[Opening PROVIDED INFORMATION section]

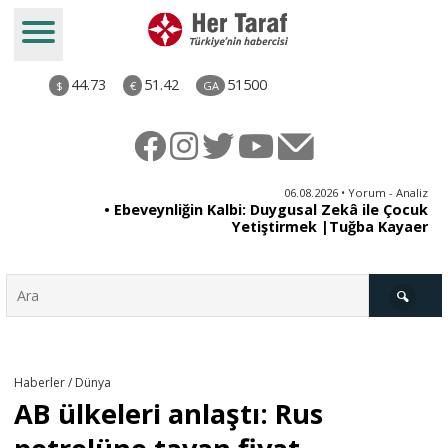
44.73
51.42
51500
$
€
GA
ya
06.08.2026 • Yorum - Analiz
rı
• Ebeveynliğin Kalbi: Duygusal Zekâ ile Çocuk
Yetiştirmek |Tuğba Kayaer
Türkiye
Haberler / Dünya
AB ülkeleri anlaştı: Rus
Derkenar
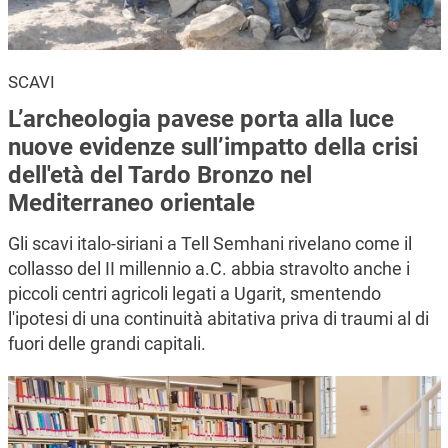
SCAVI
L’archeologia pavese porta alla luce
nuove evidenze sull’impatto della crisi
dell'età del Tardo Bronzo nel
Mediterraneo orientale
Gli scavi italo-siriani a Tell Semhani rivelano come il
collasso del II millennio a.C. abbia stravolto anche i
piccoli centri agricoli legati a Ugarit, smentendo
l'ipotesi di una continuità abitativa priva di traumi al di
fuori delle grandi capitali.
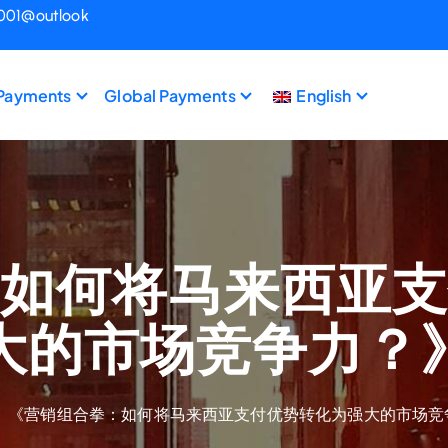
1001@outlook
 Payments
Global Payments
English
如何将马来西亚
大的市场竞争力？
《营销组合拳：如何将马来西亚支付优势转化为强大的市场竞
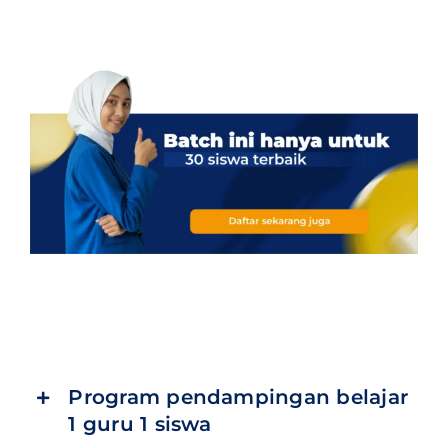
Program pendampingan belajar
1 guru 1 siswa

[Closing PROVIDED INFORMATION section]

■ PROBLEM DETAILS: Copy out all the data exactly. No images belong in the copy.

■ PROBLEM SOLUTION:
44.73
51.42
51500
$
€
GA
ya
06.08.2026 • Yorum - Analiz
rı
• Ebeveynliğin Kalbi: Duygusal Zekâ ile Çocuk
Yetiştirmek |Tuğba Kayaer
Türkiye
Haberler / Dünya
AB ülkeleri anlaştı: Rus
Derkenar
SCAVI
L’archeologia pavese porta alla luce
nuove evidenze sull’impatto della crisi
dell'età del Tardo Bronzo nel
Mediterraneo orientale
Gli scavi italo-siriani a Tell Semhani rivelano come il
collasso del II millennio a.C. abbia stravolto anche i
piccoli centri agricoli legati a Ugarit, smentendo
l'ipotesi di una continuità abitativa priva di traumi al di
fuori delle grandi capitali.
1001@outlook
 Payments
Global Payments
English
如何将马来西亚
大的市场竞争力？
《营销组合拳：如何将马来西亚支付优势转化为强大的市场竞
Program pendampingan belajar
1 guru 1 siswa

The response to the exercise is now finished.